Your assignment -
All of the data below should be printed again word for word, pictures excluded.
● ● ● ●
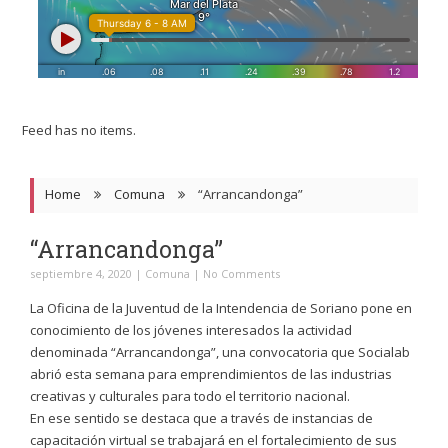
Feed has no items.
Home
Comuna
“Arrancandonga”
“Arrancandonga”
septiembre 4, 2020
|
Comuna
|
No Comments
La Oficina de la Juventud de la Intendencia de Soriano pone en
conocimiento de los jóvenes interesados la actividad
denominada “Arrancandonga”, una convocatoria que Socialab
abrió esta semana para emprendimientos de las industrias
creativas y culturales para todo el territorio nacional.
En ese sentido se destaca que a través de instancias de
capacitación virtual se trabajará en el fortalecimiento de sus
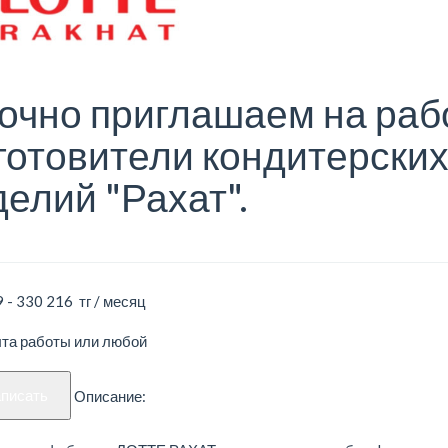
очно приглашаем на раб
готовители кондитерски
делий "Рахат".
 - 330 216 тг / месяц
ыта работы или любой
аписать
Описание:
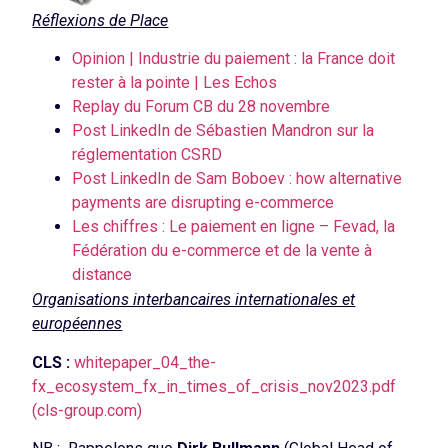
Réflexions de Place
Opinion | Industrie du paiement : la France doit
rester à la pointe | Les Echos
Replay du Forum CB du 28 novembre
Post LinkedIn de Sébastien Mandron sur la
réglementation CSRD
Post LinkedIn de Sam Boboev : how alternative
payments are disrupting e-commerce
Les chiffres : Le paiement en ligne – Fevad, la
Fédération du e-commerce et de la vente à
distance
Organisations interbancaires internationales et
européennes
CLS :
whitepaper_04_the-
fx_ecosystem_fx_in_times_of_crisis_nov2023.pdf
(cls-group.com)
● ● ● ●
Result of the task -
Feed has no items.
Home
Comuna
“Arrancandonga”
“Arrancandonga”
septiembre 4, 2020
|
Comuna
|
No Comments
La Oficina de la Juventud de la Intendencia de Soriano pone en
conocimiento de los jóvenes interesados la actividad
denominada “Arrancandonga”, una convocatoria que Socialab
abrió esta semana para emprendimientos de las industrias
creativas y culturales para todo el territorio nacional.
En ese sentido se destaca que a través de instancias de
capacitación virtual se trabajará en el fortalecimiento de sus
очно приглашаем на раб
готовители кондитерски
делий "Рахат".
 - 330 216 тг / месяц
ыта работы или любой
аписать
Описание:
Réflexions de Place
Opinion | Industrie du paiement : la France doit
rester à la pointe | Les Echos
Replay du Forum CB du 28 novembre
Post LinkedIn de Sébastien Mandron sur la
réglementation CSRD
Post LinkedIn de Sam Boboev : how alternative
payments are disrupting e-commerce
Les chiffres : Le paiement en ligne – Fevad, la
Fédération du e-commerce et de la vente à
distance
Organisations interbancaires internationales et
européennes
CLS :
whitepaper_04_the-
fx_ecosystem_fx_in_times_of_crisis_nov2023.pdf
(cls-group.com)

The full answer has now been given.